The defendants, a married couple, had had a service tenancy of a house belonging to the plaintiff at a monthly rent of DM 100. para. 5 of the tenancy agreement ran as follows: "2. The tenant must bear the cost of decorating the leased premises and of maintaining them in a decorated state: redecoration includes making good any harm caused to the finish of walls, ceilings and floors by the fault of the tenant. The landlord may require the tenant to execute any appropriate redecoration in a proper manner. 5. Should the tenant fail to execute necessary repairs without delay on the written demand of the landlord, the land- lord may have the redecoration done at the tenant's expense" para. 14 no. 1 provided that at the end of the tenancy the premises were to be delivered up in proper condition. The defendants occupied the premises for six years and moved out at the end of December 1962 without having done any redecoration at all.

By contract dated 10 and 14 February 1963 the plaintiff leased the dwelling to another married couple, Mr. and Mrs. JR., at a monthly rent of DM 200; the new tenants contracted to execute the necessary redecoration at their own expense and actually did so. The plaintiff claims the sum of DM 1,146.60 damages for breach of para. 5 no. 2 of the lease contract. Both lower courts gave judgment for the plaintiff, and the defendants' appeal is now dismissed.

Reasons

I. The Court of Appeal held that the claim must be for damages for non-performance; no claim in debt could be based on the ground that if the plaintiff had made a fruitless written demand for performance, it had the right under para. 5 no 5 of the lease to undertake the redecoration and charge the defendants with the cost. He need not decide whether this is right, since the judgment under appeal is correct in the result even if the plaintiff's claim is one for performance rather than for damages.

II.

1. The defendants argue that they were not in breach of contract, and are therefore not liable in damages. The tenanted premises had been used in a perfectly normal manner, as the experts agreed, so if there was any harm, it was not due to any use which was in breach of the contract (para. 548 BGB), and it followed that the dwelling was in proper condition as required by para. 14 no. 1 of the contract when it was vacated.

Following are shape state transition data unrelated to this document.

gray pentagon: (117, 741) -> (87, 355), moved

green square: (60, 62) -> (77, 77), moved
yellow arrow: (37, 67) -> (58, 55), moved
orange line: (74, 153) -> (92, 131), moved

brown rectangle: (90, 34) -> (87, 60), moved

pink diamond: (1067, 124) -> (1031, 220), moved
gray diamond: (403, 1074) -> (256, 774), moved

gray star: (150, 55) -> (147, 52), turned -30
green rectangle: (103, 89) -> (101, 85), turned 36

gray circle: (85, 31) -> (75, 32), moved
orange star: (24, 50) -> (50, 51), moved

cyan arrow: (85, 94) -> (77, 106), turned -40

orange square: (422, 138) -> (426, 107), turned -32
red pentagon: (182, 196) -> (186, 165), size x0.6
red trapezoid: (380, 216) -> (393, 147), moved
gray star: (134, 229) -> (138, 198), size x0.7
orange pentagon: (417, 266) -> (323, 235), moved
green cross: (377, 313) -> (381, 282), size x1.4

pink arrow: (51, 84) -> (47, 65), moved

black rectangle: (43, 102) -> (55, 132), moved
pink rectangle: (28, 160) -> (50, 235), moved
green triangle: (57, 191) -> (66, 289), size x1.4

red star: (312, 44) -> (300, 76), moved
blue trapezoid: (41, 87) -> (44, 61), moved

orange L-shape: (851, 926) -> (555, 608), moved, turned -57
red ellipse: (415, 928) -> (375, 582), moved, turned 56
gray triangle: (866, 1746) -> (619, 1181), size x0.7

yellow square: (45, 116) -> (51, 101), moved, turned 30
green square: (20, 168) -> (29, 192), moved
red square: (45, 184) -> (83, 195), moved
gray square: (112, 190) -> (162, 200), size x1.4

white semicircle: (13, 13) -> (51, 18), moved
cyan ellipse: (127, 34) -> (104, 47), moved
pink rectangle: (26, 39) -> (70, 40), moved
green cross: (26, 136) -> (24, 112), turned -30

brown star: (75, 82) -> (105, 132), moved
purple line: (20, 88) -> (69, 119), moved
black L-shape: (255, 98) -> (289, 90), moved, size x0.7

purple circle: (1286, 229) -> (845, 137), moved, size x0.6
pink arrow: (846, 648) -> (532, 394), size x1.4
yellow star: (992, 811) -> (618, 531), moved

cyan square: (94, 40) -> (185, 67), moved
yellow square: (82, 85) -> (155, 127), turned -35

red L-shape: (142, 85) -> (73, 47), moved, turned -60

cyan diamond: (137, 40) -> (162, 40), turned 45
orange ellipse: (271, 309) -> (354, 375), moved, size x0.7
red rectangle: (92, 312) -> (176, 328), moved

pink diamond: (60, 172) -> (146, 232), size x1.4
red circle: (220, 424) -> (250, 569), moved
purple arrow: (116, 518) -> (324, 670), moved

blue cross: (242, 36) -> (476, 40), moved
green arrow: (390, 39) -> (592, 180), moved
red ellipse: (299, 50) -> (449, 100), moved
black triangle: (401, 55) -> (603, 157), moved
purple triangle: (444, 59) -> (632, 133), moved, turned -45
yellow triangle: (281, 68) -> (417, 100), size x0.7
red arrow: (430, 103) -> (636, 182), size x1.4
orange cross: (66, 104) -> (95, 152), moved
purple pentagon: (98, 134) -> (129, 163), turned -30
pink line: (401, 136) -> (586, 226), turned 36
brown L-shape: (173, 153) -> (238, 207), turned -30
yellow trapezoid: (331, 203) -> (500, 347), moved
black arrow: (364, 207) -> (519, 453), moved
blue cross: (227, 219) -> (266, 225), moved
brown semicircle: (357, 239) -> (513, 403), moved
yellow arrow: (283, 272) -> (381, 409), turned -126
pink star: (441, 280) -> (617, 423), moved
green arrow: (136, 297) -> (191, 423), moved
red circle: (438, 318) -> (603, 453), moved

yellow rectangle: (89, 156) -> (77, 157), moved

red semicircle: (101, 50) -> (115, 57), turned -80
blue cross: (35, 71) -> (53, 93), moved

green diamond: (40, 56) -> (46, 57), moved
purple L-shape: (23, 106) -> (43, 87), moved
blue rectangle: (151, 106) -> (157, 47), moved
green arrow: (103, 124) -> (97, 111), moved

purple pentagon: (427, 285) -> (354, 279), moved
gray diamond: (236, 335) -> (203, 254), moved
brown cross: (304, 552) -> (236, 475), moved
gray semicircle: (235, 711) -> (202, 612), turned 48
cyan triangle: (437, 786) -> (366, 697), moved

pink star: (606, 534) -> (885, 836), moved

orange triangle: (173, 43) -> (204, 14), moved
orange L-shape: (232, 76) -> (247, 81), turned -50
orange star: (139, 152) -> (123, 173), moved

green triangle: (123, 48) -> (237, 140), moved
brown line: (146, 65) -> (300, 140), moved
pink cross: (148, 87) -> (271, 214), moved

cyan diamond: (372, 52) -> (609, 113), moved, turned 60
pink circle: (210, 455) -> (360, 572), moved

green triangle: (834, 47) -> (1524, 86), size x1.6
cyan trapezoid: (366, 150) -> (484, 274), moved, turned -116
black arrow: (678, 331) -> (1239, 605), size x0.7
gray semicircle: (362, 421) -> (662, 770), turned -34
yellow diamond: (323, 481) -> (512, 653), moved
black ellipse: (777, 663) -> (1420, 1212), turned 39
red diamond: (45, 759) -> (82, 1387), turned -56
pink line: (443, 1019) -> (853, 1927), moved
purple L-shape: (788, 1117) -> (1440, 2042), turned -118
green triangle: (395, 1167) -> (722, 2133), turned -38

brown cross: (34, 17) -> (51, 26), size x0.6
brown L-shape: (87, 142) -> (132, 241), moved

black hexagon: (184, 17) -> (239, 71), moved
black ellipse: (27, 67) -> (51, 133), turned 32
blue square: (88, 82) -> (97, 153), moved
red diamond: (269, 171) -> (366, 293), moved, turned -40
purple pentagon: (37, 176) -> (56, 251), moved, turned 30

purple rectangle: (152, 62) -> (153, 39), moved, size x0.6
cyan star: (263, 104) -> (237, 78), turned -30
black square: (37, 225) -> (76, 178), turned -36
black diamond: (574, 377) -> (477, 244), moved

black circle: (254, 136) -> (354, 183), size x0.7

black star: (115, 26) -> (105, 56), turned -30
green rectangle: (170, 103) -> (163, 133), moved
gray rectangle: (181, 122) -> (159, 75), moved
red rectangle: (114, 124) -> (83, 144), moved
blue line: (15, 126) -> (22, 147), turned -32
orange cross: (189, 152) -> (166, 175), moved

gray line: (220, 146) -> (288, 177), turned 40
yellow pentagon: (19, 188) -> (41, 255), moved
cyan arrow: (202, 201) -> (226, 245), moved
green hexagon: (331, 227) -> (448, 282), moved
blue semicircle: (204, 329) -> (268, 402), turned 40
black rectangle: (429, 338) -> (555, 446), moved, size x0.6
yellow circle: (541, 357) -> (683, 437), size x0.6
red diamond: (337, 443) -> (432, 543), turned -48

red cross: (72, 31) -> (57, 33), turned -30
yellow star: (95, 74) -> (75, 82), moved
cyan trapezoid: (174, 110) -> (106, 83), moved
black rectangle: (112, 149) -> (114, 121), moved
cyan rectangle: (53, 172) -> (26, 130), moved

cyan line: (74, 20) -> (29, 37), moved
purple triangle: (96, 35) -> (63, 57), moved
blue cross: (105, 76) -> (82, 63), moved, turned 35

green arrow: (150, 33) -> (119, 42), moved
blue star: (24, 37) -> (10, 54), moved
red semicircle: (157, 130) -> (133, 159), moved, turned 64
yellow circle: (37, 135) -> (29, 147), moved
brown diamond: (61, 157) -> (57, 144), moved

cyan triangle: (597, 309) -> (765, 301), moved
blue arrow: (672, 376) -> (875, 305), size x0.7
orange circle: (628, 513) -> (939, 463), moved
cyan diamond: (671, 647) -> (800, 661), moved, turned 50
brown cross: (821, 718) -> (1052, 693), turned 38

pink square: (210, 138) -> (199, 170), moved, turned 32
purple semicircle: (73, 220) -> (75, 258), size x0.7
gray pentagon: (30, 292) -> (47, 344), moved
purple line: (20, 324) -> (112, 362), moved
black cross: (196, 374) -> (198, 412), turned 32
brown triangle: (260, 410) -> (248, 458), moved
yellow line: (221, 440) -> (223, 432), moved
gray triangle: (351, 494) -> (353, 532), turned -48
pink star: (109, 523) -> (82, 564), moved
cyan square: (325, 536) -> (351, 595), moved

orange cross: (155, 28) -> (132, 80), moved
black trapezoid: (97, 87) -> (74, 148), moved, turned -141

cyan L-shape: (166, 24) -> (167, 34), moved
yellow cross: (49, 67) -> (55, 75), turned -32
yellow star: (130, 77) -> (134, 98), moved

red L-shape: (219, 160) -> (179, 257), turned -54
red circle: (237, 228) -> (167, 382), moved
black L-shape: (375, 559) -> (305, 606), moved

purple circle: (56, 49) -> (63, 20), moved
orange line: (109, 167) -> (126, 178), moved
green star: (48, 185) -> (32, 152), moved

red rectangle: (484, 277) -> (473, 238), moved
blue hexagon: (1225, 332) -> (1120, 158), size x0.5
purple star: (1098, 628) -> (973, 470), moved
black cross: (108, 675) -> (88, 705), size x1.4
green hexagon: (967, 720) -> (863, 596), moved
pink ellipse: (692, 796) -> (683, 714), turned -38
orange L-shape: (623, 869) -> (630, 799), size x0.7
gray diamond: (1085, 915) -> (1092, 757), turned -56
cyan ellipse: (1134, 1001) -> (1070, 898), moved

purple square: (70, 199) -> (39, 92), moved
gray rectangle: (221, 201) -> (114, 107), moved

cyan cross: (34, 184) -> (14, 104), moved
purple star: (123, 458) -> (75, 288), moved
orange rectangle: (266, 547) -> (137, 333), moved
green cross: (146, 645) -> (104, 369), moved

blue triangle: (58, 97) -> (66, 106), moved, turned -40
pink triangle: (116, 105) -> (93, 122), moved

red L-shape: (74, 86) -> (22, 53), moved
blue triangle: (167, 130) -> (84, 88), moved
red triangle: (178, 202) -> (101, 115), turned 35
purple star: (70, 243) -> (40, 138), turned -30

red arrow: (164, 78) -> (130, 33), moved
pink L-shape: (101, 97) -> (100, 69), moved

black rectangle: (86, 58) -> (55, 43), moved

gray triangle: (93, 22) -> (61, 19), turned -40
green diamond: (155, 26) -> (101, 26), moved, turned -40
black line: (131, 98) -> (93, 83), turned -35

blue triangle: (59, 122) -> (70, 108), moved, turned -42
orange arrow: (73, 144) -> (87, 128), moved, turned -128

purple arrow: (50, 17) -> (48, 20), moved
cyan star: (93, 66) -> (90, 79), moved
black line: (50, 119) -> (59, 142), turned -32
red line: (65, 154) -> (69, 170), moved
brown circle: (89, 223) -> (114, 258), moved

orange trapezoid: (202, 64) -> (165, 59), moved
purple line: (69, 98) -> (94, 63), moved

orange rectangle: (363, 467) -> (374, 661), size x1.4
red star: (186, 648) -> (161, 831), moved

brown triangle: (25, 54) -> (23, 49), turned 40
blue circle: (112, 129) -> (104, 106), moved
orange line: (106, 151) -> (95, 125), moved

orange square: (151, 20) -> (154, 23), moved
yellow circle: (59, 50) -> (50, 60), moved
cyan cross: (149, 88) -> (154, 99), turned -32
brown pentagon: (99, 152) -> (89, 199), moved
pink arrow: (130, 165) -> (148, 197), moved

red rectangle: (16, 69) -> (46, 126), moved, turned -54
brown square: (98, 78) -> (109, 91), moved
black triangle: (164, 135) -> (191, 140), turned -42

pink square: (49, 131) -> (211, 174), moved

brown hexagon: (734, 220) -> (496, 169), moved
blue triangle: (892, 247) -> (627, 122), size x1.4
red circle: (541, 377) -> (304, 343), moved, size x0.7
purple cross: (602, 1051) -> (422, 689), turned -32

But whether or not the dwelling was used or overused by the defendants in breach of contract is neither here nor there. The Court of Appeal found, and its findings have not been attacked, that the premises urgently required redecoration when the defendants vacated them; in other words, redecoration was necessary to put them in a habitable condition as called for by the contract. This being so, the defendants were under a duty, by para. 5 no. 2 of the tenancy agreement, to make the necessary redecoration by the time they left, at the latest; when a tenant undertakes to redecorate, this agreement is designed to relieve the landlord not only of the expenses arising during the currency of the lease (in derogation of the rule laid down by para. 536 BGB), but also from the necessity of incurring the expense of redecoration when the next tenant is to move in. Simply put, it is the tenant rather than the landlord who has to maintain the premises in a habitable condition (reference omitted), a duty which is neither reduced nor elided by the sitting tenant's readiness to endure a low standard of comfort. This at any rate is the case when the landlord had a right under the contract to require the tenant to redecorate during the tenancy (para. 5 no. 2 sent. 3) and to do the redecoration himself, if necessary, on written notice to the tenant and at the tenant's expense (para. 5 no. 5). Of course the tenant's duty to redecorate does not mean that the dwelling must be in pristine condition when he moves out. The purpose of the shifting of the cost of redecoration is achieved, and the resulting duty of the tenant fulfilled, if at the end of the tenancy the rooms are such that they can properly be offered to a new tenant. Thus the dwelling does not, at least in principle, have to be completely reinstated. Questions may arise in some cases whether and to what extent the tenant has to redecorate before moving out, but in a case like the present, where it is certain that the premises were in urgent need of redecoration because no decorations at all had been done during the six years of the tenancy, the tenant cannot, by quitting, avoid the duty of redecoration which he has neglected during the currency of the contract: he must at the end of the contract pay the sums he would have spent earlier if he had conducted himself as the contract required.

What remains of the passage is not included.